Sobra decir que la policía, la judicatura, los altos ministerios y la baja canalla forman aquí una misteriosa logia en la que todo se comunica con todo, y donde el reloj de la señora Lafleur, viuda y dipsómana, amén de portera fajada e intrigante, sirve de vehículo para propiciar la ambición, la sevicia, el olvido, la traición o el retiro edificante de cuantos se cruzan con el extraordinario cronómetro. Por otra parte, es frecuente olvidar que Francia es un país católico, de una fuerte presencia conservadora, y cuyas relaciones con el Estado (de la Iglesia, se entiende), han sido objeto de debate desde los días de la Enciclopedia de Diderot y el caballero De Jaucourt. Con lo cual, no sorprende que, en un tono humorístico, el tema de la conversión, de la fe, de la poderosa huella del catolicismo, tengan aquí cabida en el personaje, enérgicamente digresivo, del señor Odon-Cygne-Dur, cuyas cartas, sobre vertiginosas, son absolutamente incomprensibles.

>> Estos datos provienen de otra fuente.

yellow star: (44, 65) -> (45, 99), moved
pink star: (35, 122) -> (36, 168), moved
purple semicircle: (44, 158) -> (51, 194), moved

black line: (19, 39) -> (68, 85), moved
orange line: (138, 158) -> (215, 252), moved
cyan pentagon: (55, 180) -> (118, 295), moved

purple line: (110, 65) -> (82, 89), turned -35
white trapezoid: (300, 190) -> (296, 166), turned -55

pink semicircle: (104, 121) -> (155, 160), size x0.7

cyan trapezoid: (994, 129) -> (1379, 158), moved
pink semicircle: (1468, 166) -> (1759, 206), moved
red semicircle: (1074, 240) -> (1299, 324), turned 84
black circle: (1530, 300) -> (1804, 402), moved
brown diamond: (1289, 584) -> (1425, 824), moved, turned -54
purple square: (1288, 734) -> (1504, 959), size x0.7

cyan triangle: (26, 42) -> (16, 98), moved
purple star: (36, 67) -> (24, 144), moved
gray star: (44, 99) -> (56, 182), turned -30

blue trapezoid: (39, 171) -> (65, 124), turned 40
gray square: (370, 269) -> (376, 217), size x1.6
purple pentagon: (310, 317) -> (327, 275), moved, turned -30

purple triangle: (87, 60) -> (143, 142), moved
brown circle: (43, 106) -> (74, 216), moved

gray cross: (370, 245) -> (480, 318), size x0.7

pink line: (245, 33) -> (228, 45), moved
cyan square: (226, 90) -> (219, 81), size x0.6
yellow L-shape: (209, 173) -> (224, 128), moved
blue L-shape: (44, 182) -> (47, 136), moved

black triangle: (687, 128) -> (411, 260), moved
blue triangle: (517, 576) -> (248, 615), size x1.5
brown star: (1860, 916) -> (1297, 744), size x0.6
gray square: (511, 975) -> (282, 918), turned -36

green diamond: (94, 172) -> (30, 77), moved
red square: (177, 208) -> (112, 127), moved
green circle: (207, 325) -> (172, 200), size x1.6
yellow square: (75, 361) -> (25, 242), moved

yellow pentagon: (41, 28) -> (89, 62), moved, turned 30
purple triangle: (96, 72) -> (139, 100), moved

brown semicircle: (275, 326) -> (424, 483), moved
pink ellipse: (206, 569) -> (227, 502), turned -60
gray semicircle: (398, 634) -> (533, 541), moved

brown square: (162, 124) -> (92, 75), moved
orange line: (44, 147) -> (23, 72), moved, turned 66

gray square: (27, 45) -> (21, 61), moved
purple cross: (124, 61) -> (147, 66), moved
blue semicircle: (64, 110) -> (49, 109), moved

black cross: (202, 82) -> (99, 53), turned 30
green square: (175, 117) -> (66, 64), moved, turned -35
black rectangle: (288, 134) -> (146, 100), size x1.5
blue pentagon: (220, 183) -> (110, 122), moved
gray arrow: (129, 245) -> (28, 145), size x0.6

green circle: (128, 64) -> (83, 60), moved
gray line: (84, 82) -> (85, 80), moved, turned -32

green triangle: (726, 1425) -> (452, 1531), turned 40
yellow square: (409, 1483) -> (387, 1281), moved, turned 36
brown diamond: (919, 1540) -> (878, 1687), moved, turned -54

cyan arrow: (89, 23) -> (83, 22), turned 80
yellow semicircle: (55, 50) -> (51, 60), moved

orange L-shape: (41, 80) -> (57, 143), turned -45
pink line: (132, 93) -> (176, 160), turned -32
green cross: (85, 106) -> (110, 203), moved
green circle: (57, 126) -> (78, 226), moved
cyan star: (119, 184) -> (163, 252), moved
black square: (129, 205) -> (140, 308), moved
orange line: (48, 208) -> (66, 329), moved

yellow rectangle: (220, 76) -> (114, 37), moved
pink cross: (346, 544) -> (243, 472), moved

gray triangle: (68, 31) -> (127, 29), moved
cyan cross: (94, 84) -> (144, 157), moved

También el tema de la Educación, otro pilar granítico del Estado moderno, recibe su irónico homenaje por boca del teniente de navío Lemercier, cuyas divagaciones y apotegmas sobre la formación de la clase menestral son irritantes, ridículos y presuntuosos. No hay, pues, una sola instancia de la Francia republicana (la Judicatura, la Iglesia, la Policía, el Gobierno, la Enseñanza), que no disponga aquí de su espejo deformante. Aun así, este Max Jacob de Filibuth o el reloj de oro está más cerca de Jardiel Poncela, de su comedia trepidante y cínica, que de la violenta reprobación y el coro trágico que alienta en Valle. Con esto quiere decirse que, sobre las pequeñas mezquindades de sus personajes, en Jacob vuela, con vuelo errático y gravoso, cierta idea de la bondad humana. Lo cual implica que cuando los ministros pecan, lo hacen por amor; quizá por despecho.